Según los dichos de la Policía, la mujer podría haber estado moribunda cuando Amín cometió ese cruel acto. Ese sería el principal motivo por el cual Arias no gritó cuando su marido, con una precisión quirúrgica, le extrajo los globos oculares.
De acuerdo con los informes preliminares, el acusado podría haber utilizado la hoja de un bisturí que, por el momento, no fue encontrada por los investigadores, a pesar de que revisaron en más de una oportunidad exhaustivamente la habitación 514 del Catalinas Park, donde ocurrió el crimen. Ante este panorama, la fiscal pidió que Amín sea sometido a una serie de estudios para confirmar o descartar que se lo haya tragado. La sospecha surgió a causa de lo que gritaba el acusado cuando fue detenido. "Dénme agua para tomar porque me tragué el anillo", decía.
Reinoso Cuello, por este motivo, solicitó a los médicos del Obarrio que controlen el estado de salud de Amín, puesto que, en caso de que se haya tragado la hoja de bisturí, casi con seguridad, sufriría una herida interna.
La fiscal ya había solicitado a los médicos que realizaron la autopsia que busquen el bisturí en el cuerpo de la víctima, pero los forenses no pudieron encontrarlo.
Los investigadores tampoco descartan que Amín haya arrojado la hoja del bisturí en algún otro sector del hotel luego de haber arrastrado el cuerpo por varios pisos.
Por último, la fiscal espera que a partir del lunes, se pueda contar con los resultados de los estudios a los que fue sometido Amín. El que más le interesa es el toxicológico.

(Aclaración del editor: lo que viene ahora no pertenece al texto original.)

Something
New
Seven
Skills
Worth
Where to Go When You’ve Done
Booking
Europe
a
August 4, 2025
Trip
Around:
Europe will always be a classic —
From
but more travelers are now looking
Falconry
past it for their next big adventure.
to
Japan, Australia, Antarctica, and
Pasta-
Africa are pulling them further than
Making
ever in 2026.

De acuerdo con una fuente de Tribunales, espera determinar si el santiagueño consumió alguna sustancia tóxica o si se excedió en el consumo de productos adelgazantes.

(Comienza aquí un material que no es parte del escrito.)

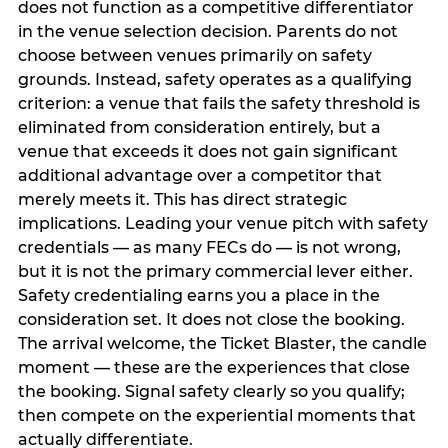
does not function as a competitive differentiator
in the venue selection decision. Parents do not
choose between venues primarily on safety
grounds. Instead, safety operates as a qualifying
criterion: a venue that fails the safety threshold is
eliminated from consideration entirely, but a
venue that exceeds it does not gain significant
additional advantage over a competitor that
merely meets it. This has direct strategic
implications. Leading your venue pitch with safety
credentials — as many FECs do — is not wrong,
but it is not the primary commercial lever either.
Safety credentialing earns you a place in the
consideration set. It does not close the booking.
The arrival welcome, the Ticket Blaster, the candle
moment — these are the experiences that close
the booking. Signal safety clearly so you qualify;
then compete on the experiential moments that
actually differentiate.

El médico nutricionista Francisco D?Onofrio consideró que es probable que Amín haya sufrido una sobredosis de productos dietéticos. "Esos preparados tienen componentes que actúan como diuréticos. En cantidades excesivas, provocan un estado de deshidratación general que afecta al sistema nervioso central", explicó.
En opinión del experto, Amín podría haber mezclado esas dosis tóxicas de cócteles adelgazantes con otra medicación. "Tal vez combinó anfetaminas, diuréticos y laxantes. Ello puede provocar diarrea, deshidratación, alteraciones del sueño, trastornos motrices, hipertensión arterial, arritmia, crisis psiquiátricas y psicopatías", describió.
Por otra parte, una junta médica del Obarrio examinó ayer a Amín, en lo que fue el primer estudio que se le practica al acusado desde que se encuentra internado.
Según fuentes del nosocomio, un médico clínico de la institución y un equipo terapéutico revisaron al homicida y le realizaron "varios estudios" con el fin de emitir un nuevo diagnóstico de su estado de salud. Ese parte médico ya fue enviado a la fiscal, según informó Nélida Romano, la directora del Obarrio.Desde la noche del crimen, Amín no había sido entrevistado. Debido a su alta peligrosidad, permanece sedado desde el domingo, atado de pies y manos a una camilla, dentro de una celda y con custodia permanente.
El juez Juan Francisco Pisa ordenó que Amín continúe internado en el Obarrio, tal como se lo había solicitado el martes Reinoso Cuello.El magistrado entendió que, hasta que se sepa si el acusado es realmente inimputable y se determine que no es peligroso para sí ni para los demás, debe permanecer alojado allí.
El juez Pisa, según confirmó una fuente de Tribunales, también aceptó que se suspendan los plazos procesales hasta tanto se sepa si Amín está en condiciones o no de declarar.